I don't know if a closed form exists, but computation of special cases suggests the sum is equal to

$$\frac{(n-j)(n-(j-1))...(n-1)n(n+1)p_j(n)}{(2j+1)!}$$

Where $p_j(n)$ is a polynomial with integer coefficients of degree $j-1$. In fact, the leading coefficient of $p_j$ appears to be $\binom{2j-1}{j-1}$. In general $p_j$ is not irreducible.

I really just need to know that factor of $(n+1)$ is present, but to prove that by induction on $n$ it seems I would need a precise formula for $p_j$. Since I can compute $p_j$ for given $j$, I know this formula is correct for $j=1,2,3,$ and $4$.

Thanks.

Answer 1

$$\sum_{i=j+1}^n {i \choose j}$$ has a simple closed form.
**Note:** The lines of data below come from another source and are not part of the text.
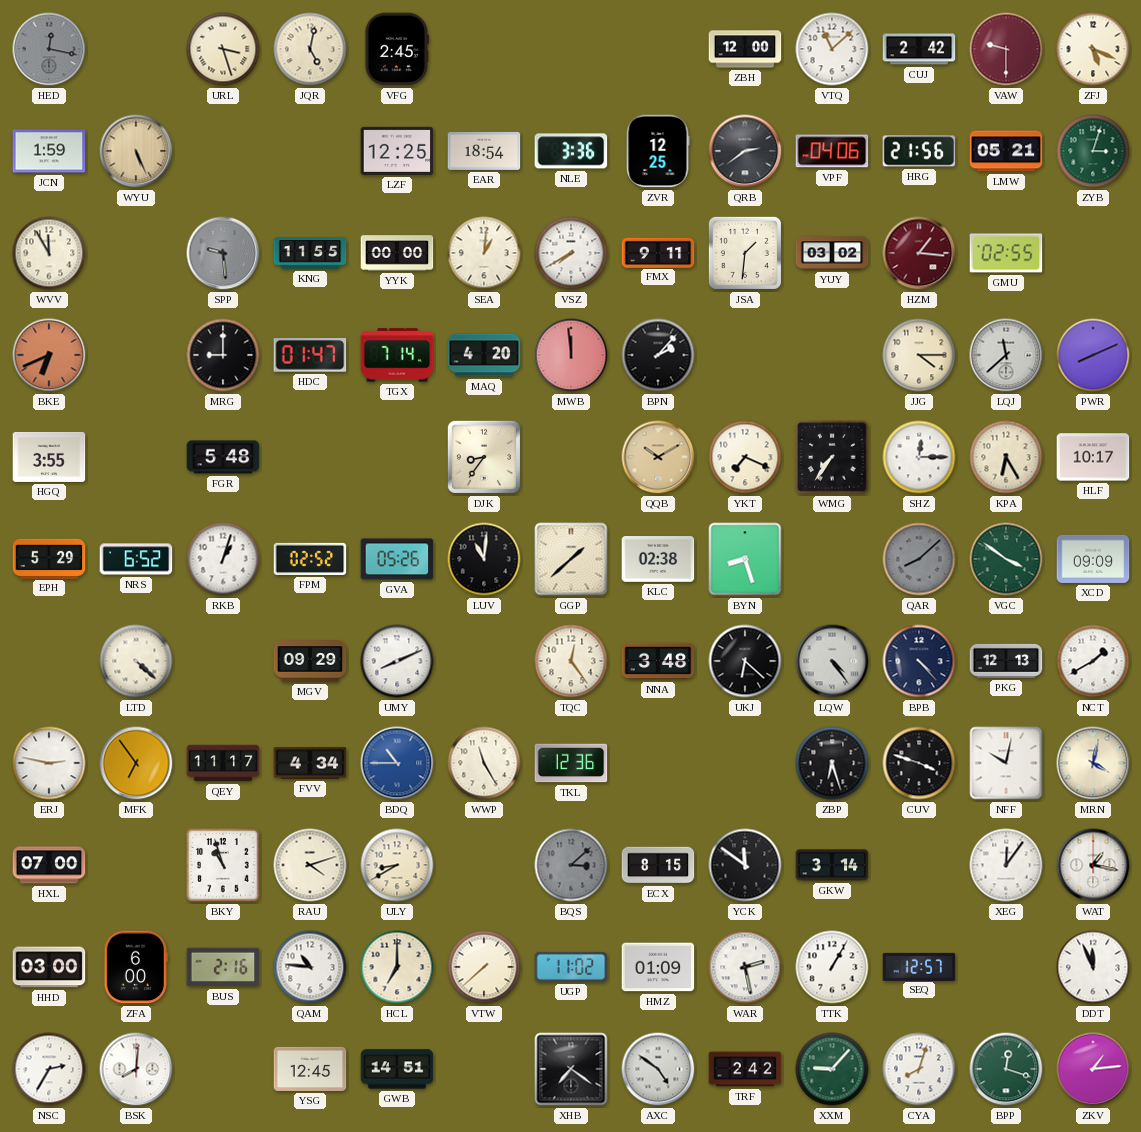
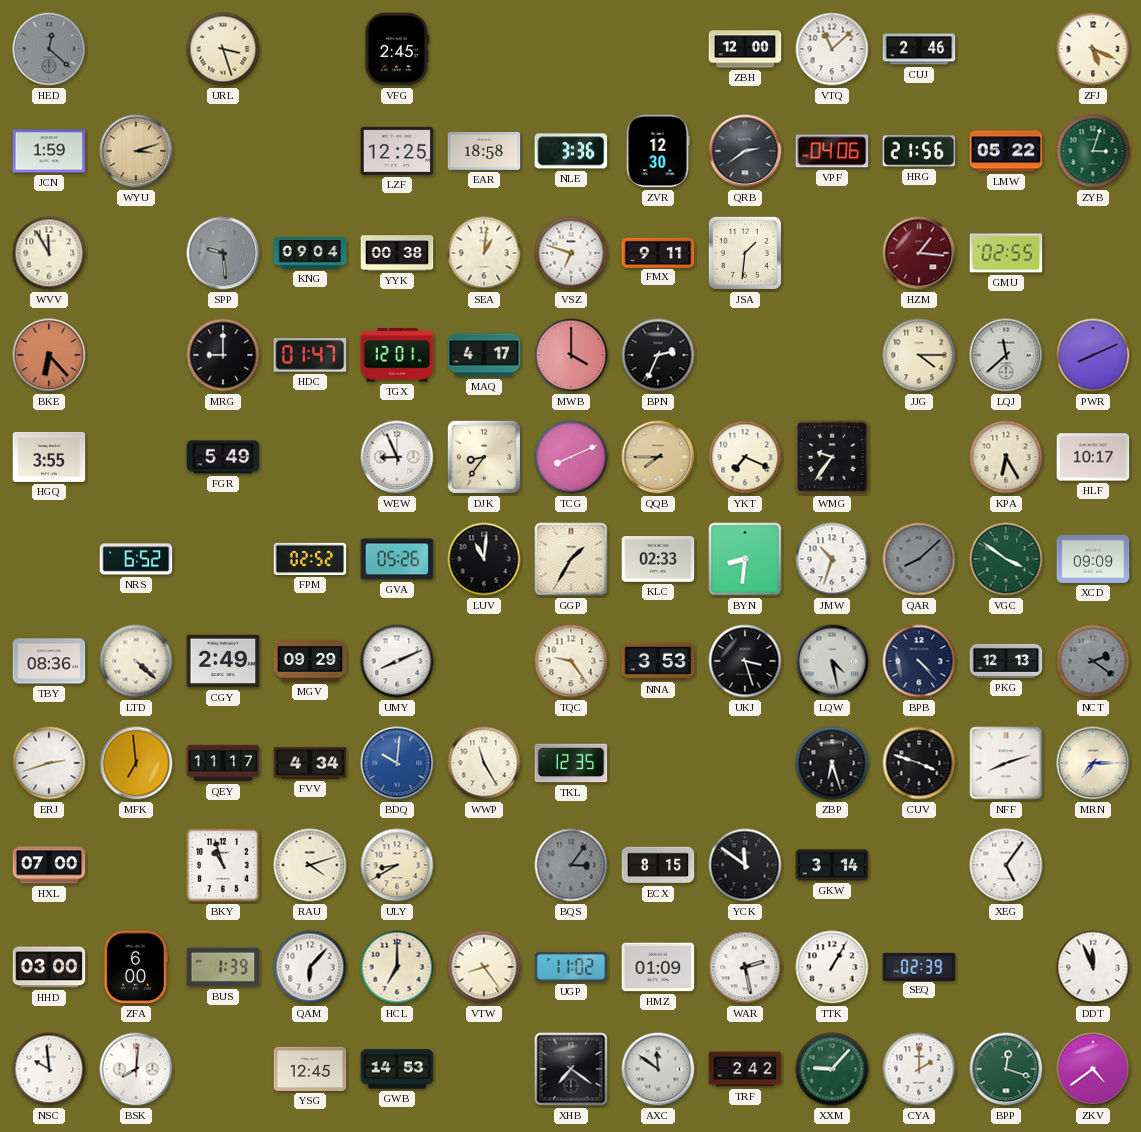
HED: 12:17 -> 12:22
JQR: 5:02 -> none
CUJ: 2:42 -> 2:46
VAW: 9:30 -> none
WYU: 5:26 -> 3:12
EAR: 18:54 -> 18:58
ZVR: 12:25 -> 12:30
LMW: 05:21 -> 05:22
KNG: 11:55 -> 09:04
YYK: 00:00 -> 00:38
VSZ: 7:40 -> 6:48
YUY: 03:02 -> none
BKE: 6:41 -> 6:23
TGX: 7:14 -> 12:01
MAQ: 4:20 -> 4:17
MWB: 11:59 -> 4:00
BPN: 2:07 -> 2:34
FGR: 5:48 -> 5:49
WEW: none -> 8:56
TCG: none -> 8:11
QQB: 10:10 -> 7:45
WMG: 7:36 -> 9:36
SHZ: 12:15 -> none
EPH: 5:29 -> none
RKB: 1:03 -> none
GGP: 1:38 -> 1:35
KLC: 02:38 -> 02:33
BYN: 8:27 -> 8:31
JMW: none -> 10:33
TBY: none -> 08:36
CGY: none -> 2:49
TQC: 12:24 -> 9:24
NNA: 3:48 -> 3:53
UKJ: 6:22 -> 3:27
LQW: 4:24 -> 4:28
NCT: 1:40 -> 2:21
NCT dial: white -> grey
ERJ: 2:47 -> 2:42
MFK: 6:54 -> 6:59
BDQ: 10:45 -> 10:01
TKL: 12:36 -> 12:35
NFF: 10:02 -> 8:12
MRN: 4:02 -> 7:15
BQS: 3:08 -> 3:06
XEG: 12:06 -> 5:06
WAT: 1:17 -> none
BUS: 2:16 -> 1:39
QAM: 10:46 -> 6:07
VTW: 7:38 -> 8:24
SEQ: 12:57 -> 02:39
NSC: 2:35 -> 9:59
GWB: 14:51 -> 14:53
AXC: 4:51 -> 11:51
CYA: 8:03 -> 2:00
ZKV: 1:14 -> 4:39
It appears that $$ \sum_{i=j+1}^n {i \choose j}^2 = \lim_{x \to 1-} \left(\left( j+1 \right) ^{2}{x}^{j+1} {\mbox{$_3$F$_2$}(1,j+2,j+2;\,2,2;\,x)}- {n+1\choose j} ^{2}{x}^{n+1}{\mbox{$_3$F$_2$}(1,2+n,2+n;\,2+n-j,2+n-j;\,x)} \right)$$

Answer 2

It is not hard to show that the factor $n+1$ is present.
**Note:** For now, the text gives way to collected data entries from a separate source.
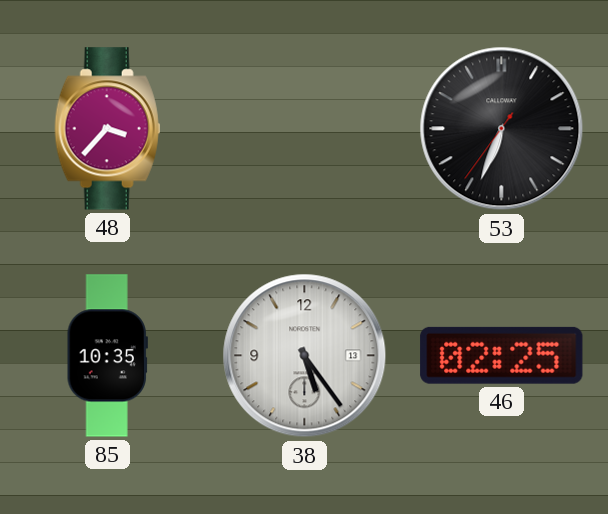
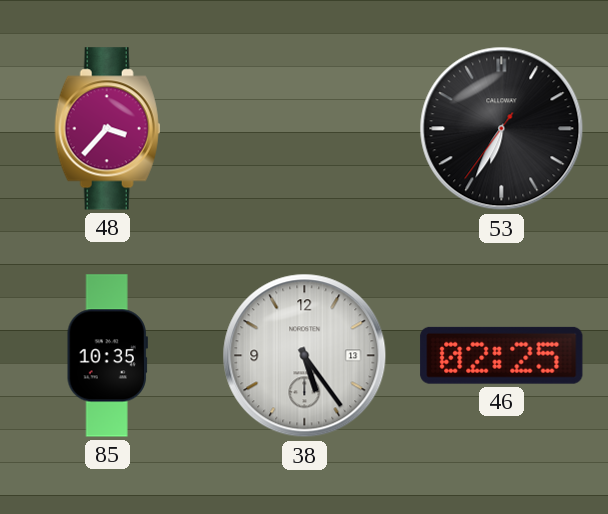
53: 6:33 -> 6:34
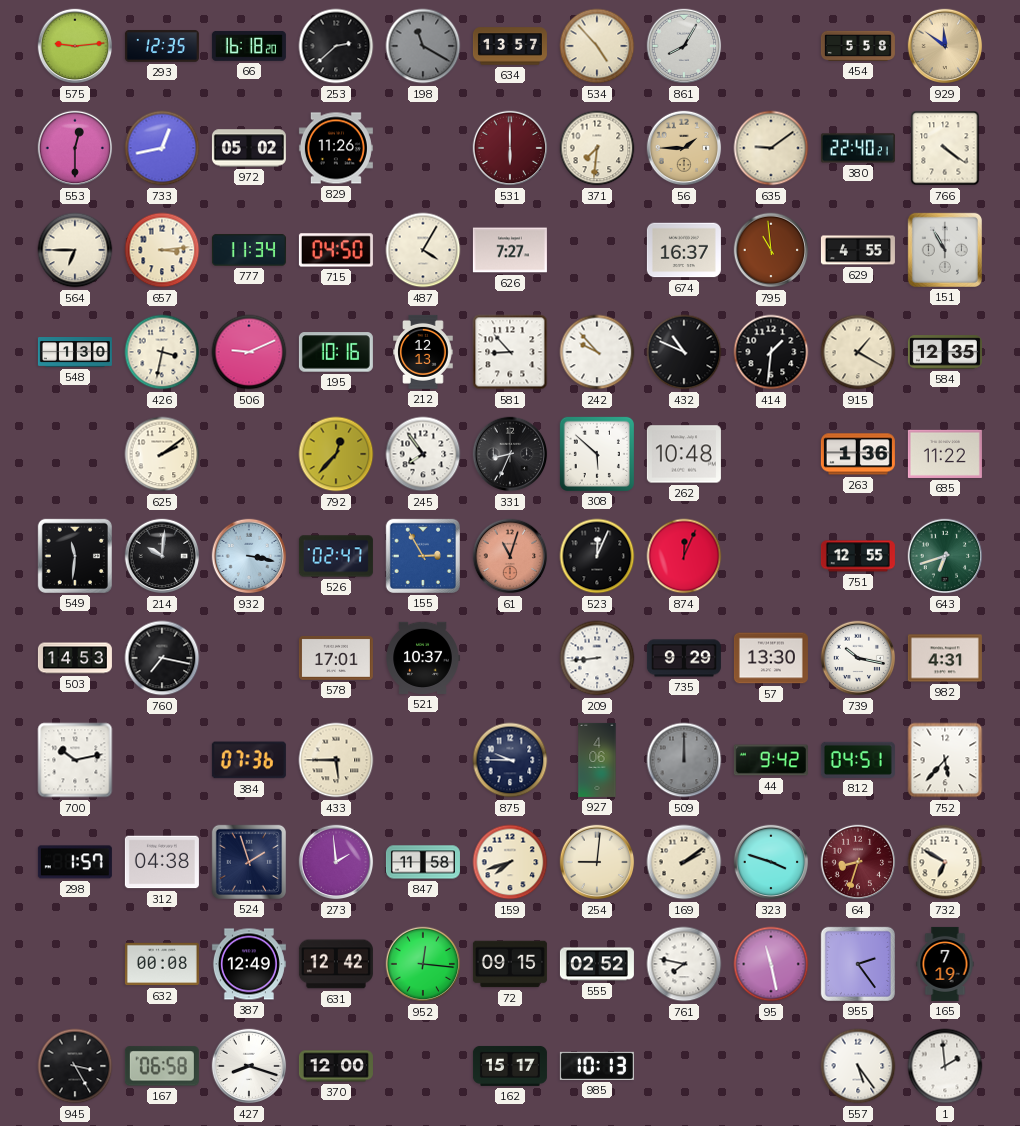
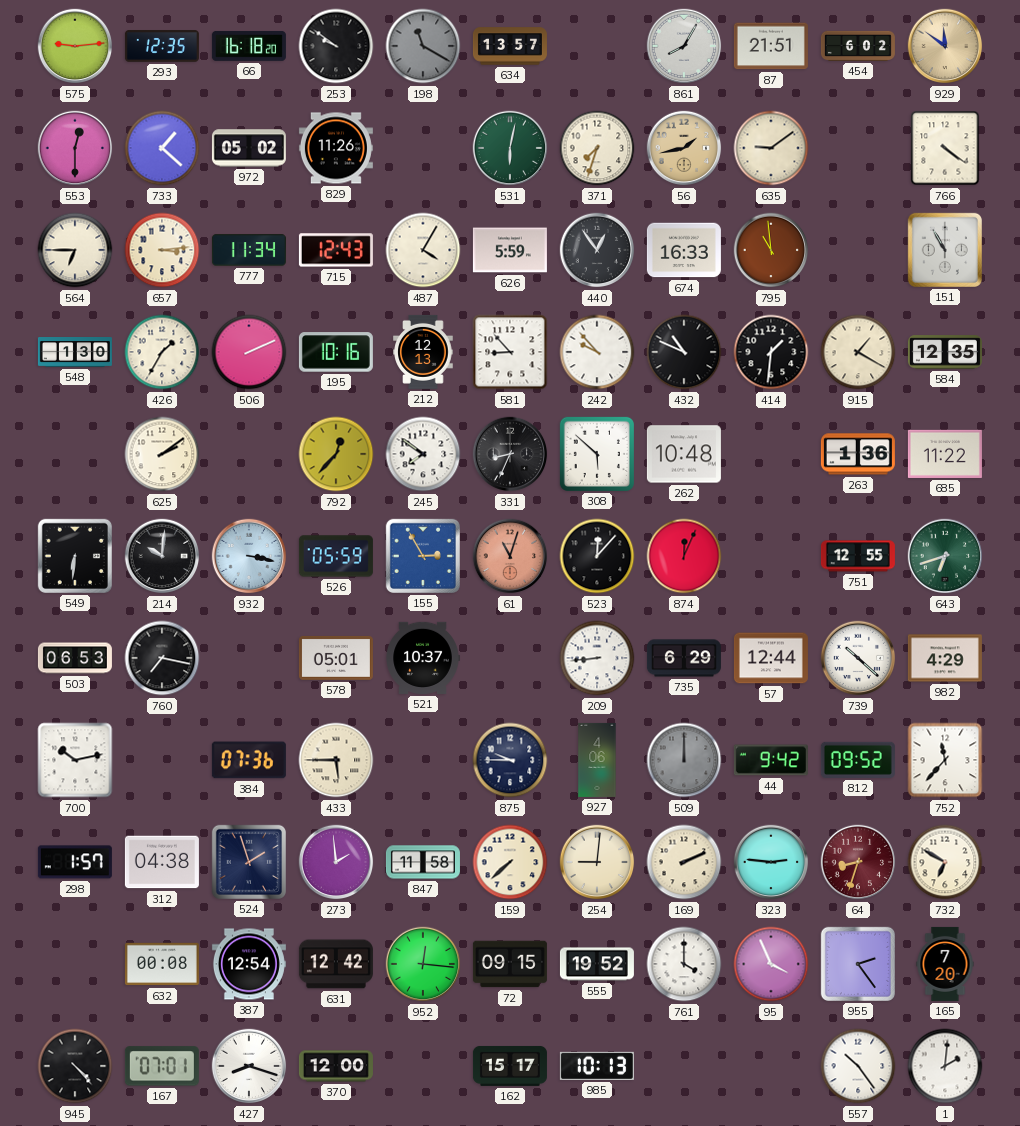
253: 2:38 -> 9:51
534: 4:53 -> none
87: none -> 21:51
454: 5:58 -> 6:02
733: 12:43 -> 1:22
531: 6:00 -> 6:02
531 dial: burgundy -> green
371: 7:31 -> 7:33
56: 1:45 -> 1:43
380: 22:40 -> none
715: 04:50 -> 12:43
626: 7:27 -> 5:59
440: none -> 12:54
674: 16:37 -> 16:33
629: 4:55 -> none
426: 3:32 -> 1:35
506: 9:11 -> 2:11
245: 7:54 -> 7:51
549: 11:31 -> 6:31
526: 02:47 -> 05:59
523: 12:04 -> 12:07
503: 14:53 -> 06:53
578: 17:01 -> 05:01
735: 9:29 -> 6:29
57: 13:30 -> 12:44
739: 10:17 -> 10:22
982: 4:31 -> 4:29
812: 04:51 -> 09:52
752: 5:37 -> 11:37
159: 7:42 -> 7:38
169: 2:09 -> 2:11
323: 3:48 -> 2:46
387: 12:49 -> 12:54
555: 02:52 -> 19:52
761: 7:47 -> 4:00
95: 11:28 -> 3:56
165: 7:19 -> 7:20
945: 3:25 -> 4:23
167: 06:58 -> 07:01
557: 5:24 -> 10:24
1: 1:59 -> 2:01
Theorem. Let $p(i)$ be a polynomial. Then there exists a polynomial $P(n)$ such that for $i\ge0$ we have $\sum_{i=0}^n p(i)= P(n)$, and $P(n)$ is divisible by $n+1$.

Proof. The existence of the polynomial $P(n)$ is well known. To show that $P(n)$ is divisible by $n+1$ it suffices to show that $P(-1) = 0$. But $$P(n) = -p(-1) +\sum_{i=-1}^n p(i),$$ and this formula is valid for $n\ge-1$. Thus $P(-1) = -p(-1) +p(-1) =0$.
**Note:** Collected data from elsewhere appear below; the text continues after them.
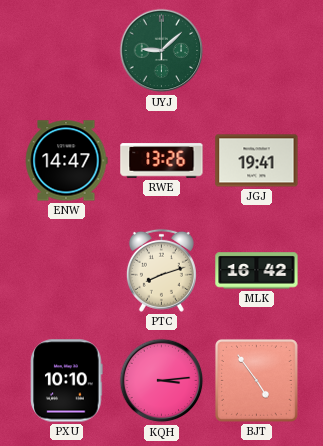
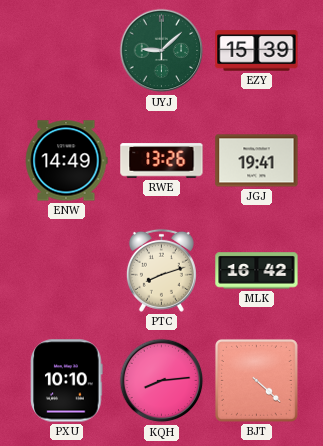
EZY: none -> 15:39
ENW: 14:47 -> 14:49
KQH: 3:14 -> 8:14
BJT: 4:54 -> 4:22
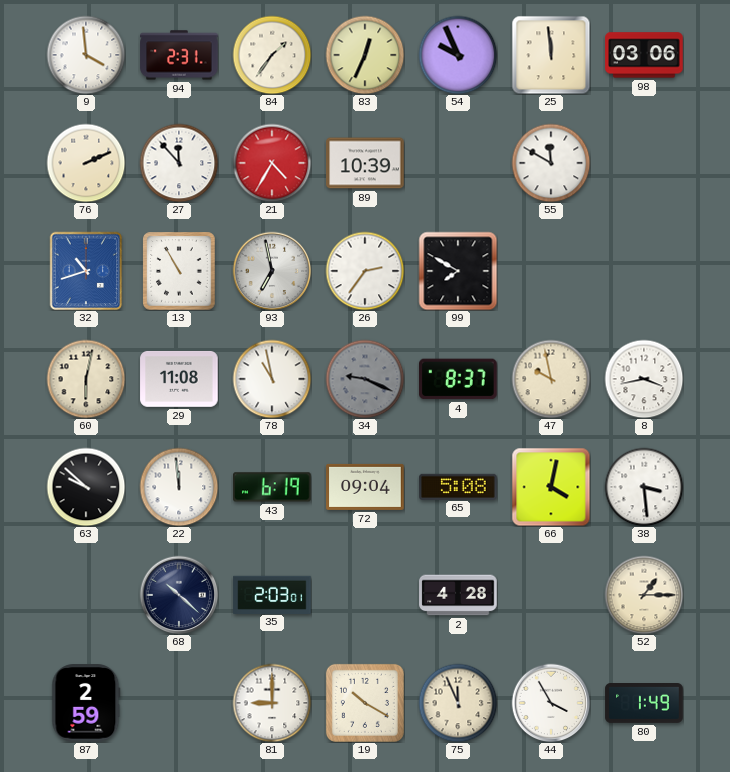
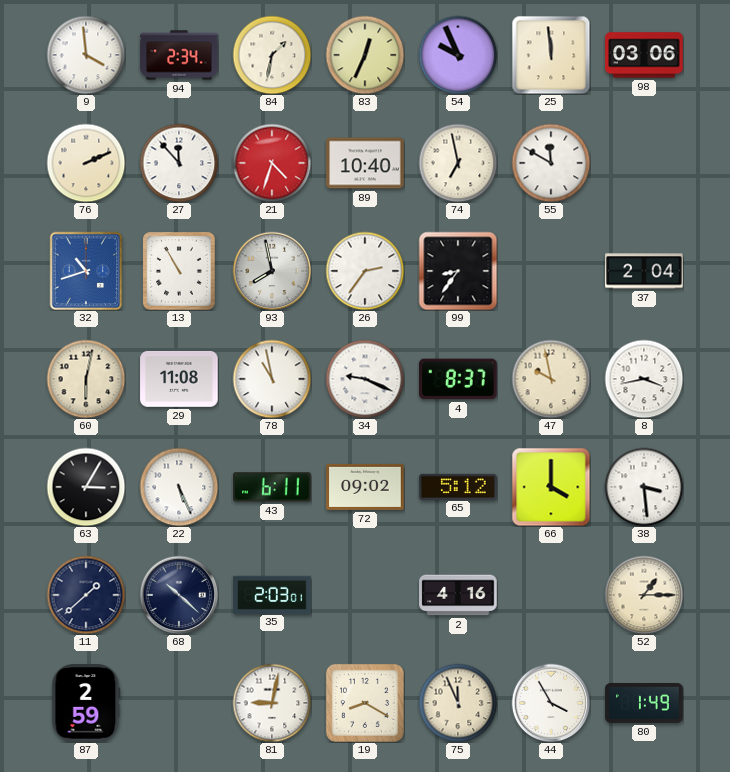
94: 2:31 -> 2:34
84: 1:36 -> 1:32
21: 4:35 -> 4:33
89: 10:39 -> 10:40
74: none -> 6:58
93: 6:58 -> 7:58
99: 7:50 -> 8:36
37: none -> 2:04
34 dial: grey -> white
63: 9:52 -> 3:05
22: 11:59 -> 5:26
43: 6:19 -> 6:11
72: 09:04 -> 09:02
65: 5:08 -> 5:12
66: 4:02 -> 4:00
11: none -> 1:38
2: 4:28 -> 4:16
81: 9:00 -> 9:02
19: 10:20 -> 8:20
A slightly different point of view makes this result seem more obvious. Let $p$ be a polynomial. Then by finite differences or otherwise there is a unique polynomial $Q$ such that $Q(i+1)-Q(i)=p(i)$ for all $i$ (all we need is $i\ge0$) and $Q(0) = 0$. By induction, we have $\sum_{i=0}^{n-1} p(i) = Q(n)$ for all $n\ge0$, where, as usual, $\sum_{i=0}^{-1}$ is 0 by definition. Since $Q(0) =0$, $Q(n)$ is divisible by $n$, so $\sum_{i=0}^n p(i) = Q(n+1)$ is divisible by $n+1$.

Another (slightly more complicated, but self-contained) way to prove the theorem is to note that it holds for the basis of polynomials $p(i) = \binom{i}{k}$, since $\sum_{i=0}^n \binom{i}{k}=\binom{n+1}{k+1}$, which is divisible by $n+1$.

Answer 3

Mathematica says:

$$ \frac{1}{2} \left(\frac{\frac{\Gamma (-j-1) \Gamma (-j) \binom{n+1}{j} \Gamma (-j+n+2)}{\Gamma (-j+n+1)}+\Gamma (-2 j-1)}{\Gamma (-j)^2}-\binom{n+1}{j}^2 \, _3F_2(1,n+2,n+2;-j+n+2,-j+n+2;1)\right) $$ I am not quite sure what to make of the Gammas with negative integer arguments, but there you have it.